As of late Monday evening, everything was going according to plan in week 12 (of 12) of my game design course. I currently (and typically) teach two sections of Game Design Fundamentals online at the Berklee College of Music each quarter, where students interested in game development learn about the history and current landscape of games, study a number of design principles, and workshop their own ideas into a fleshed out Game Design Document.
We do weekly lectures, often with sessions of a particular game, highlighting player experience goals, design, production and aesthetic considerations that went into it. We also do lots of demos with accessible game engines, and plenty of tutorial content. Since Unity is the engine I've made almost all of my own (small) games in since 2009-2010, the engine is usually a big part of this, and features heavily in the list of suggested resources I leave students with each quarter.
That list includes specific Unity Learning courses that I've taken myself and found especially helpful, Unity tools that I personally use and love (like Yarn Spinner, which is currently Unity-based but Godot and Unreal versions are in the works), and favorite tutorials for making small games or features from various genres. I have years and years of collecting these resources and recommend checking them all out to my students, so they have viable next steps after the class is done.
This is not to say Unity is the only tool I usually shout out (I do a lot of live sessions with the likes of Bitsy, Narrat, etc), but it features heavily. Since the announcement Tuesday, I've been frantically pruning that list and trying to figure out what I'm going to tell my students before our short time is up (and tearing my hair out revising curriculum for next quarter, which starts next week).
With the many pain points and wild potential pitfalls brought up by developers this week, I don't feel like I can recommend the engine to my students in good conscience. These are brand new developers in most cases, making their first interactive works (many are already accomplished sound designers, composers, and musicians), and I don't want to send them down a doomed path, particularly as the best thing about Unity—its community—seems poised to dry up. Developers are furious for good reason, and it's reasonable to expect more folks to ride over to greener pastures at Unreal and Godot. I'm going to obviously need to transfer my own skills to a new engine so I can effectively teach my students and guide them on their first steps.
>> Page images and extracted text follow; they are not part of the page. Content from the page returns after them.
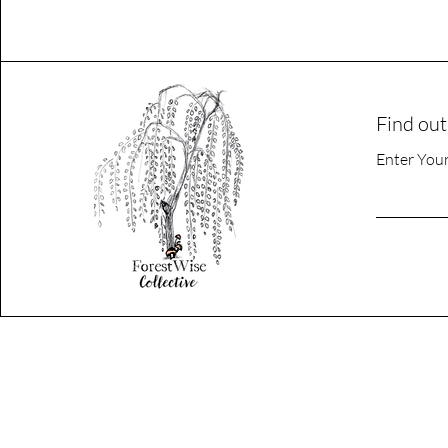
Find out
Enter You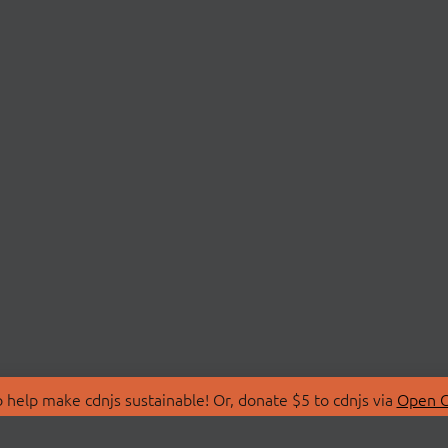
 help make cdnjs sustainable! Or, donate $5 to cdnjs via
Open C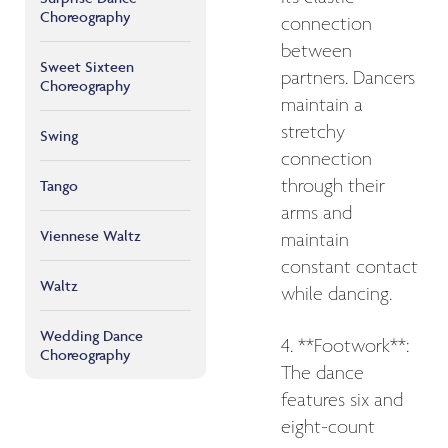
Choreography
connection
between
Sweet Sixteen
partners. Dancers
Choreography
maintain a
stretchy
Swing
connection
through their
Tango
arms and
Viennese Waltz
maintain
constant contact
Waltz
while dancing.
Wedding Dance
4. **Footwork**:
Choreography
The dance
features six and
eight-count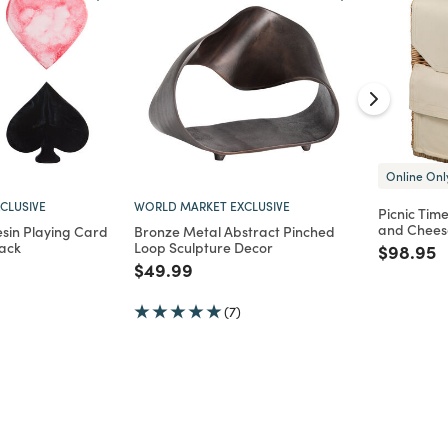
Online Onl
CLUSIVE
WORLD MARKET EXCLUSIVE
Picnic Tim
and Cheese
sin Playing Card
Bronze Metal Abstract Pinched
Pack
Loop Sculpture Decor
Price re
t
$98.95
d from
Price reduced from
to
$49.99
(7)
I don't want this blog to sound like I think the debacle is about me. Yes, I'm angry that I sunk so many years into learning the "wrong" engine (and have a mostly-finished game and a bunch of prototypes sitting there in my Unity hub, begging to be completed by January 1st or maybe never touched again), but I'm obviously much more upset for mid-tier indies that are years into a project, who stand to lose tons of money on an unfair metric or tons of money AND time and progress, having to restart development in a new engine.
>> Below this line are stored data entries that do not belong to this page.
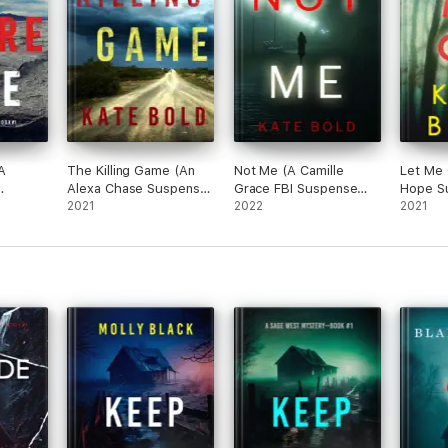
most of all brave with a capital B. She never, repeat never, backs down 
A
The Killing Game (An
Not Me (A Camille
Let Me 
Alexa Chase Suspense
Grace FBI Suspense
Hope Su
ler—
Thriller—Book 1)
2021
Thriller—Book 1)
2022
—Book 
2021
h a twist of the macabre… Very well done.”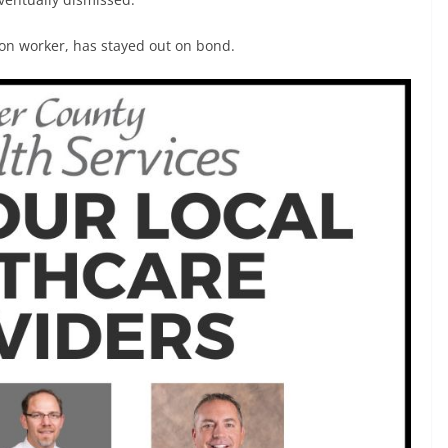
on worker, has stayed out on bond.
I feel sick for every team having to make brutally hard choices about what to do right now, especially in a bleak pitching market and general time of tumult for the industry at large. I'm very scared about these factors contributing to the possibility of an "Indie Winter" that developer Johnneman Nordhagen referred to in a Cohost post this week.
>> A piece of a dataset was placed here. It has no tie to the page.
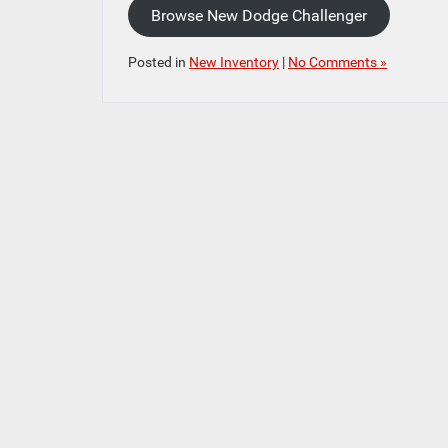
Browse New Dodge Challenger
Posted in
New Inventory
|
No Comments »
If anything, my current students are lucky for this timing—they won't sink years of their lives into something that will screw them over. At least, not in this very particular case. For students further along in development and everyone else...apparently enshittification, as we are increasingly seeing, can come to just about anything.
All I can reasonably hope for at the moment is that the new resources I pull together—including smaller tools like the ones listed in Natalie Lawhead's blog this week—can offer my students more fertile ground to start their own design practice. And that I don't pick "wrong" again.